Ha una tensione il verso di Shelley ad una soggettività mitica che reca il deposito antico di figure e sogni e erge la sua forza verso una superiore conoscenza del mondo, in cui l’io lirico avverte il proprio universo percettivo, in uno scenario ora gotico, ora classico, ora moderno. <<La sacra ombra di un’invisibile/ forza fluttua benché invisibile a noi vicino/ visita il mondo con una così incostante/ ala come i venti d’estate che strisciano da fiore a fiore…>>. Il poeta è legislatore perché obbedisce al sacrale ministero della Bellezza e insegue la sua predestinazione e fusione con l’anima cosmica e palingenetica delle cose.
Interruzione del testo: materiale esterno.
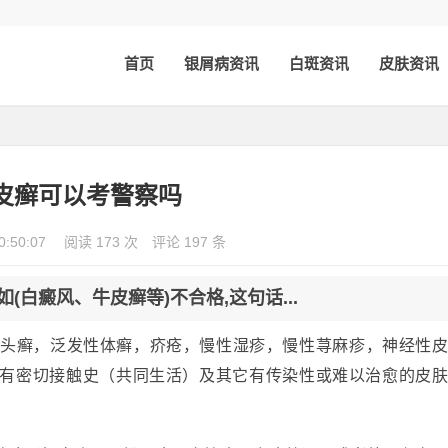
首页
银屑病资讯
白斑资讯
皮肤资讯
皮癣可以考警察吗
0:50:07
阅读 173 次
评论 197 条
(白癜风、牛皮癣等)不合格,这句话...
臭、头癣，泛发性体癣，疥疮，慢性湿疹，慢性荨麻疹，神经性
有密切接触史（共同生活）及其它有传染性或难以治愈的皮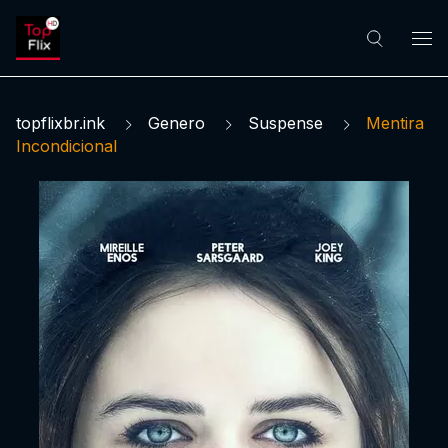
topflixbr.ink
Genero
Suspense
Mentira
Incondicional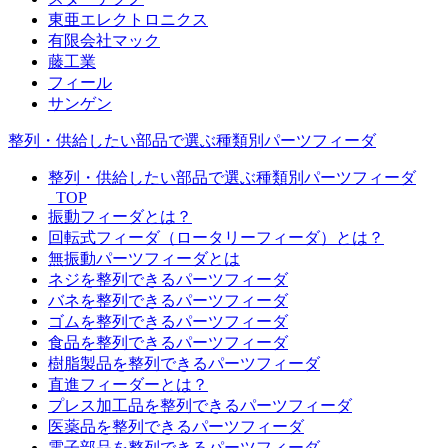
東亜エレクトロニクス
有限会社マック
藤工業
フィール
サンゲン
整列・供給したい部品で選ぶ種類別パーツフィーダ
整列・供給したい部品で選ぶ種類別パーツフィーダ
_TOP
振動フィーダとは？
回転式フィーダ（ロータリーフィーダ）とは？
無振動パーツフィーダとは
ネジを整列できるパーツフィーダ
バネを整列できるパーツフィーダ
ゴムを整列できるパーツフィーダ
食品を整列できるパーツフィーダ
樹脂製品を整列できるパーツフィーダ
直進フィーダーとは？
プレス加工品を整列できるパーツフィーダ
医薬品を整列できるパーツフィーダ
電子部品を整列できるパーツフィーダ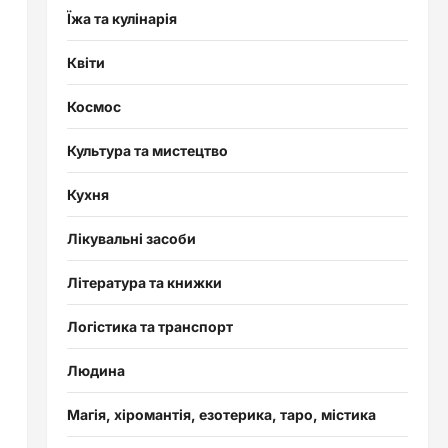
Їжа та кулінарія
Квіти
Космос
Культура та мистецтво
Кухня
Лікувальні засоби
Література та книжки
Логістика та транспорт
Людина
Магія, хіромантія, езотерика, таро, містика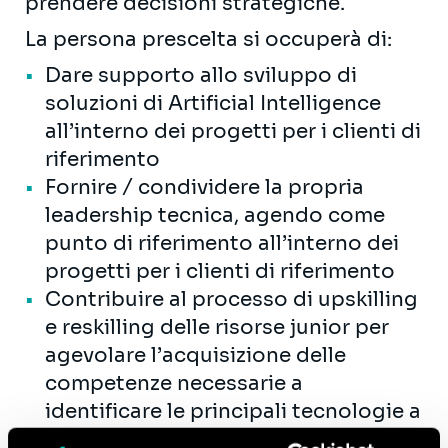
prendere decisioni strategiche.
La persona prescelta si occuperà di:
Dare supporto allo sviluppo di
soluzioni di Artificial Intelligence
all’interno dei progetti per i clienti di
riferimento
Fornire / condividere la propria
leadership tecnica, agendo come
punto di riferimento all’interno dei
progetti per i clienti di riferimento
Contribuire al processo di upskilling
e reskilling delle risorse junior per
agevolare l’acquisizione delle
competenze necessarie a
identificare le principali tecnologie a
supporto dei progetti di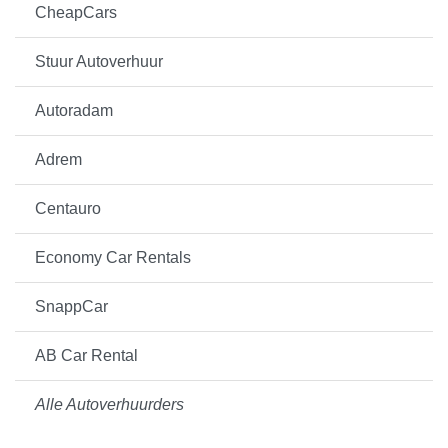
CheapCars
Stuur Autoverhuur
Autoradam
Adrem
Centauro
Economy Car Rentals
SnappCar
AB Car Rental
Alle Autoverhuurders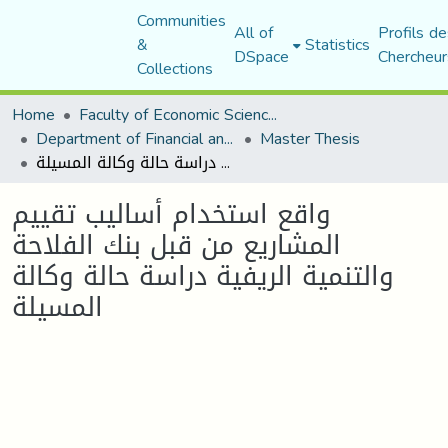
Communities
All of
Profils de
&
Statistics
DSpace
Chercheur
Collections
Home
Faculty of Economic Sciences, Commerce and Management Sciences
Department of Financial and Accounting Sciences
Master Thesis
واقع استخدام أساليب تقييم المشاريع من قبل بنك الفلاحة والتنمية الريفية دراسة حالة وكالة المسيلة
واقع استخدام أساليب تقييم
المشاريع من قبل بنك الفلاحة
والتنمية الريفية دراسة حالة وكالة
المسيلة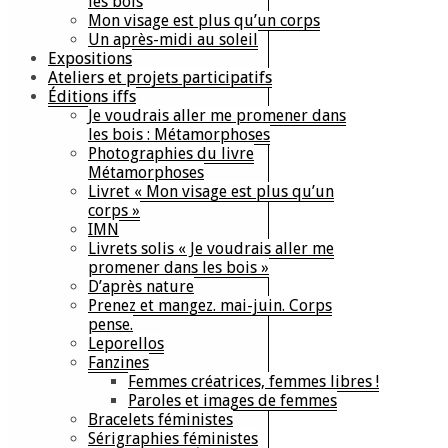
les bois
Mon visage est plus qu’un corps
Un après-midi au soleil
Expositions
Ateliers et projets participatifs
Éditions iffs
Je voudrais aller me promener dans
les bois : Métamorphoses
Photographies du livre
Métamorphoses
Livret « Mon visage est plus qu’un
corps »
IMN
Livrets solis « Je voudrais aller me
promener dans les bois »
D’après nature
Prenez et mangez. mai-juin. Corps
pense.
Leporellos
Fanzines
Femmes créatrices, femmes libres !
Paroles et images de femmes
Bracelets féministes
Sérigraphies féministes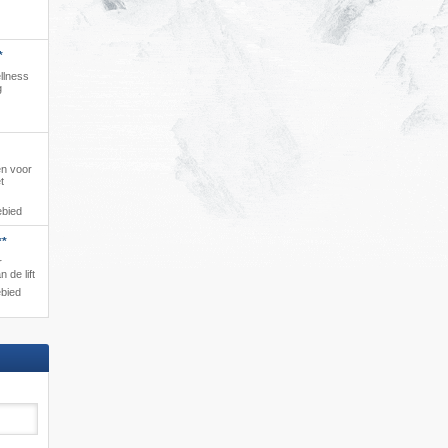
*
llness
g
en voor
t
ebied
**
r
 de lift
ebied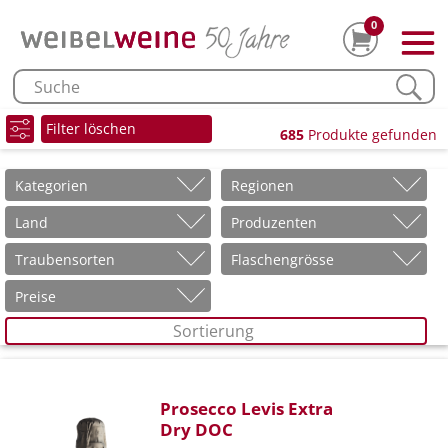
0
Filter löschen
685
Produkte gefunden
Kategorien
Regionen
Land
Produzenten
Traubensorten
Flaschengrösse
Preise
Sortierung
Prosecco Levis Extra
Dry DOC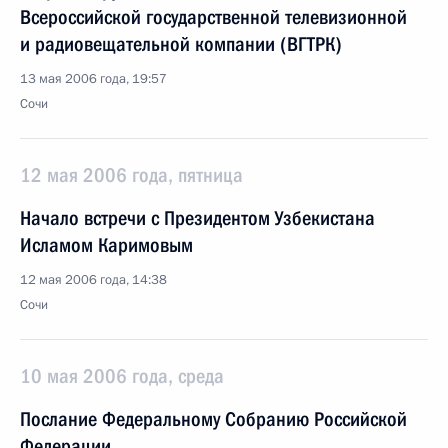
Всероссийской государственной телевизионной
и радиовещательной компании (ВГТРК)
13 мая 2006 года, 19:57
Сочи
12 мая 2006 года, пятница
Начало встречи с Президентом Узбекистана
Исламом Каримовым
12 мая 2006 года, 14:38
Сочи
10 мая 2006 года, среда
Послание Федеральному Собранию Российской
Федерации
La memoria poetica di Shelley è sospesa su di esse, come nella simbiosi dei riflessi degli alberi di pino sugli stagni: <<Come un’amata, la foresta aveva/ prestato al cuore dell’acqua buia ogni sua foglia…>>. Anche il mito risulta simbolizzato percettivamente, in una dimensione atemporale, è il nome dei prolungamenti onirici sulla realtà, ed è soprattutto, come testimonia il dramma di Prometeo, il pensiero della civiltà.

Come scrive il poeta Giuseppe Conte: <<Il bene del mondo, della natura e degli uomini è la continuità, la fusione amorosa; il male è la impossibilità di assurgere a una gioia stabile, a una condizione felice che non sia quella del sogno>>. Tutto muta nelle sospensioni naturali delle stagioni, cosicché il destino mortale degli uomini si slancia verso la redenzione, purtroppo inattingibile. Sembra quasi che la difficoltà di questo sacro inseguimento abbia radici d’ombra, in una forma in cui <<la dialettica dell’infinito desiderio e di limiti finiti tentano di sconfiggere il desiderio>> (Harold Bloom).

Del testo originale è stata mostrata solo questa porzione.